§ Requirement: For the records below, say how many lines contain the string "διαδικασία". Give no other text.

Page-level text extractions
....................
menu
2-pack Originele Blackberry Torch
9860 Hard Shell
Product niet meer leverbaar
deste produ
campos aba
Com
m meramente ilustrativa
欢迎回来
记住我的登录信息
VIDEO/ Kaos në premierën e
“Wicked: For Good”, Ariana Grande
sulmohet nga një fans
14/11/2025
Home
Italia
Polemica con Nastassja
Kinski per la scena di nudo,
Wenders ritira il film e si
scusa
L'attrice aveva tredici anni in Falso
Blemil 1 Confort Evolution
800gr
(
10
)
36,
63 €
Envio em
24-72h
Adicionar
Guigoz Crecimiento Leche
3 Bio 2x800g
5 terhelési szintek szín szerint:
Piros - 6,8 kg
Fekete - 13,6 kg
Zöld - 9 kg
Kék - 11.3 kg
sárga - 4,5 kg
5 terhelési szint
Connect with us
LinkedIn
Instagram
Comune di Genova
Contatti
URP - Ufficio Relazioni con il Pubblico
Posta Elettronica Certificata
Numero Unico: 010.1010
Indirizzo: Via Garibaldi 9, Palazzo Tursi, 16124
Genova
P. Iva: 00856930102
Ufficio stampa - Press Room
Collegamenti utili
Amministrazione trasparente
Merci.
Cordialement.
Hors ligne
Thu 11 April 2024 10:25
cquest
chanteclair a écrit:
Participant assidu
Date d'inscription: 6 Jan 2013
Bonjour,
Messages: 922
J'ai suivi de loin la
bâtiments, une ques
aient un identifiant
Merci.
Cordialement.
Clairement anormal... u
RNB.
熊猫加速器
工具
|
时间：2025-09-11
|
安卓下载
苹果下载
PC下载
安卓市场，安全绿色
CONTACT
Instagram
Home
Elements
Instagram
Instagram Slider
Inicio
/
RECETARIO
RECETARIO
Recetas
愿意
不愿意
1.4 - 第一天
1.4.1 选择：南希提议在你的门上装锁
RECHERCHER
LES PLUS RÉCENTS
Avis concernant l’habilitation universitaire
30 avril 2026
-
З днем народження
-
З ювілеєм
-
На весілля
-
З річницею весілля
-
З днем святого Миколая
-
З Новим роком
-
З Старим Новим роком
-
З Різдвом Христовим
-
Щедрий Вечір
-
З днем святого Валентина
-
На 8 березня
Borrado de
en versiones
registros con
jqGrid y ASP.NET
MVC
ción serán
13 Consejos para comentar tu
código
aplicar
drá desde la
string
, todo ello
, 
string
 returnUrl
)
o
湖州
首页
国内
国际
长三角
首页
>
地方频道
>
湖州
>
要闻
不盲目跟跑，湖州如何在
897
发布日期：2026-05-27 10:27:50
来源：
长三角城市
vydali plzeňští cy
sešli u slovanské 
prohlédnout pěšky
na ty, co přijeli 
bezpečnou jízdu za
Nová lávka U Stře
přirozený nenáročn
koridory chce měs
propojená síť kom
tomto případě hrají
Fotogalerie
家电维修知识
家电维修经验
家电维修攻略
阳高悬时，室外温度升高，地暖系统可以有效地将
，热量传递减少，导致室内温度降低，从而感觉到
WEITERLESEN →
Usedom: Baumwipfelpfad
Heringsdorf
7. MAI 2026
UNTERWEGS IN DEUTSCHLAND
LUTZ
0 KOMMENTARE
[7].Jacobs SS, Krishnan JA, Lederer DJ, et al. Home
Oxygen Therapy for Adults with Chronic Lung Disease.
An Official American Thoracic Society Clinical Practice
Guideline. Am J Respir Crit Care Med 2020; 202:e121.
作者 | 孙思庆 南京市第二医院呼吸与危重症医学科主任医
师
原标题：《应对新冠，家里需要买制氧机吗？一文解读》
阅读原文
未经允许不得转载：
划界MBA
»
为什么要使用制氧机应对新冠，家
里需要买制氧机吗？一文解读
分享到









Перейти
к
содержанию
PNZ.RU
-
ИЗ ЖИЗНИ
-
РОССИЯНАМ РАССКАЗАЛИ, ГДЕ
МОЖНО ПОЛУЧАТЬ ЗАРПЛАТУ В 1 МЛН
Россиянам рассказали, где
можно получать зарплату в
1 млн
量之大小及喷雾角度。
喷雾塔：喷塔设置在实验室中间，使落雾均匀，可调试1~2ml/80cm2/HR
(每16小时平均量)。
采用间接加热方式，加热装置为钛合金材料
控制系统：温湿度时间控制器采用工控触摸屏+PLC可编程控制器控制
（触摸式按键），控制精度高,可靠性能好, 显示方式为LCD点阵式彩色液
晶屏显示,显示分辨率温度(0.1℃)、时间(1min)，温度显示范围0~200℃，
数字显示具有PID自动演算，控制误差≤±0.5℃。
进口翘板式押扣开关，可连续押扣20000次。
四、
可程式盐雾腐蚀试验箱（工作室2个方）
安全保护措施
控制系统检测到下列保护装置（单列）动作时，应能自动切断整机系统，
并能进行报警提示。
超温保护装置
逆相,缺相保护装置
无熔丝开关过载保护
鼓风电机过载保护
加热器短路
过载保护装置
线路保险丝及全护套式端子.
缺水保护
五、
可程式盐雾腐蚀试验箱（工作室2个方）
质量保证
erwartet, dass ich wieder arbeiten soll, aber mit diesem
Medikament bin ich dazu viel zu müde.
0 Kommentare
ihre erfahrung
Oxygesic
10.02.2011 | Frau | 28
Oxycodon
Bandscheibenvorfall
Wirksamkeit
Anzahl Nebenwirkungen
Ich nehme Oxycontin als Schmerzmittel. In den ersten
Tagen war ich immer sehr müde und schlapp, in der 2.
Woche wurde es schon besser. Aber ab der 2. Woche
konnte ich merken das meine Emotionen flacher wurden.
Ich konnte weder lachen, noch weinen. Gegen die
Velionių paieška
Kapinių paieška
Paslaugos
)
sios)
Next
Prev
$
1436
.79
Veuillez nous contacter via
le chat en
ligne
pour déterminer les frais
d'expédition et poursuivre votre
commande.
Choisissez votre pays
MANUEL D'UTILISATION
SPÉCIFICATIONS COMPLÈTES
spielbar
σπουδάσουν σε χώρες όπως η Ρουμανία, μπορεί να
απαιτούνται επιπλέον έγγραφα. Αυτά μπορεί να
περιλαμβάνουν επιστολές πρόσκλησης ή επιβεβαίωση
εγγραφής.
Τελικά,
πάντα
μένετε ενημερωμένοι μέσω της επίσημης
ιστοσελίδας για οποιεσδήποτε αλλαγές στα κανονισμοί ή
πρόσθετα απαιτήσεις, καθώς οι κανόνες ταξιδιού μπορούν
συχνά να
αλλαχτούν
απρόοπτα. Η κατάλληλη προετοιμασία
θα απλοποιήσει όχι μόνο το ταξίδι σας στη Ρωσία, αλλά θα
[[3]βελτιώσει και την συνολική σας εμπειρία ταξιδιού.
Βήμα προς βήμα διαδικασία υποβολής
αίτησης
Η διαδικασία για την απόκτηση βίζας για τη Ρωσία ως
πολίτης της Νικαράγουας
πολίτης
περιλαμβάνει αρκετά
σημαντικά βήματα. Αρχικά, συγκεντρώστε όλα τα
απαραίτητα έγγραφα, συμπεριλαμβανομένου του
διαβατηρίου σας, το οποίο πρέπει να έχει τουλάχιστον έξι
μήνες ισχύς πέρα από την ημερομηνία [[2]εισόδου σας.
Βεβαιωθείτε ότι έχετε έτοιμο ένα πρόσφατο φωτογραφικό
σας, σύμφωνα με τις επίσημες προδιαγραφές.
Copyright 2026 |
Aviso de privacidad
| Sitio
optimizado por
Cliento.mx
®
....................
§ Exercise output: 2